Cancer treatment may vary depending on many factors: cancer stage (spread), size, location and general condition of the patient. Various treatments and treatment combinations may be used to control lung cancer or to improve quality of life by reducing symptoms. Lung cancer treatment includes surgery, radiation therapy, and chemotherapy.

Lung Cancer Surgery

Surgery is the oldest and most effective form of cancer treatment. Approximately 15-20 percent of cancer patients are treated with direct surgery. Surgery can be applied in combination with other treatment methods. Curative surgery involves the removal of the tumor tissue and if necessary, all accompanying lymph nodes with the surrounding tissues. Many studies have demonstrated superiority of surgery over other treatment modalities in cases without distant metastasis (except brain metastasis). It has been accepted as the best treatment modality in lung cancer especially in the early stages of the disease. Surgery may be supported by radiation therapy and/or chemotherapy as necessary.

Types of curative surgery

  • Videothoracoscopic (closed) surgery
  • Robotic surgery
  • Open surgery with thoracotomy
  • Diagnostic surgery (biopsy): This is a method used both in the diagnosis and treatment of masses located in the peripheral regions of the lungs. Furthermore, it is usually used as a final option for masses that cannot be diagnosed by other methods.
  • Staging Surgery: It is applied to determine the distant or regional spread of cancer. Mediastinoscopy or mediastinotomy identifies the spread of the disease in the regional lymph nodes and provides effective treatment before surgery.
  • Supportive surgery: It can be applied to support other cancer treatments. For example, some chemotherapy devices need ports placed under the skin.
  • Palliative surgery: It is used only to reduce pain and complications from the progression of cancer. Palliative surgery is performed to improve the quality of life; it is not a cure or anti-cancer treatment.

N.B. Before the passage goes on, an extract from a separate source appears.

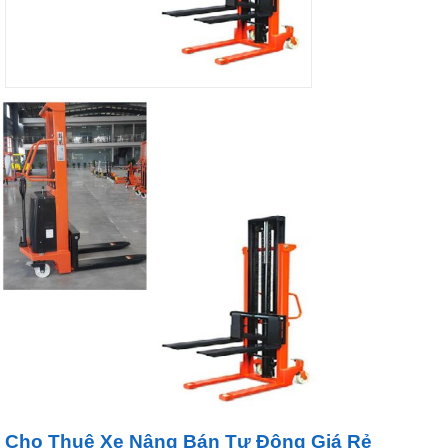
Cho Thuê Xe Nâng Bán Tự Động Giá Rẻ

Minimally Invasive Surgery

Minimally invasive or endoscopic surgery provides the advantages of performing effective cancer surgery thanks to advances in computer imaging and robotic field.
Advantages of Minimally Invasive Surgery
  • Less blood loss
  • Reduced blood transfusion requirement
  • Short hospital stay
  • Reduced pain and postoperative medication requirement
  • Faster return to normal diet
  • Quick recovery and return to normal activities
  • Less scarring and better cosmetic appearance

Video-Assisted Thoracoscopic Surgery (VATS / VYTC)

Video-assisted thoracoscopic surgery or VATS can be used to diagnose and/or treat lung and esophageal cancers. It can be performed through a 1.5 cm incision for diagnostic purposes, as well as a few small incisions and a 5 cm additional incision to remove a part or all of the lung for treatment. It is a very good diagnostic method for sampling pleural membrane, lung nodules, mediastinal masses and pleural fluid. It can be used in combination with pleurodesis (powder use) to prevent re-accumulation of fluid, especially in the presence of recurrent fluid due to cancers.

Robotic Surgery (Da Vinci)

The "Da Vinci" Robotic System used at Liv Cancer Center has changed patients' experience of thoracic and lung cancer. Traditional surgery involves painful and large incisions, as well as major complications and long recovery times.

The Da Vinci robot makes it easy to reach the thoracic cavity, without requiring a large incision and separation of the ribs. Da Vinci's equipment allows the removal of part or all of the lung with minimal damage to surrounding tissues within the thoracic cavity. The ability to provide 3D (three dimensional) images and 360° movement allows the surgeon and the patient a very safe surgery.

3D Brachytherapy in Lung (Bronchial) Cancers

Suitable patients for whom external irradiation methods cannot be used in lung cancer radiotherapy, the chest diseases team can perform brachytherapy through tubes inserted in the main airways.

Additional Treatment and Follow-up

After lung cancer surgery, chemotherapy and/or radiotherapy may be required depending on the pathology report and the surgeon's findings during operation. Depending on the stage of the disease, the probability of recurrence, which is at 20% at the earliest stage, increases to 60-70% in the final stage in which the operation is performed (Stage III A).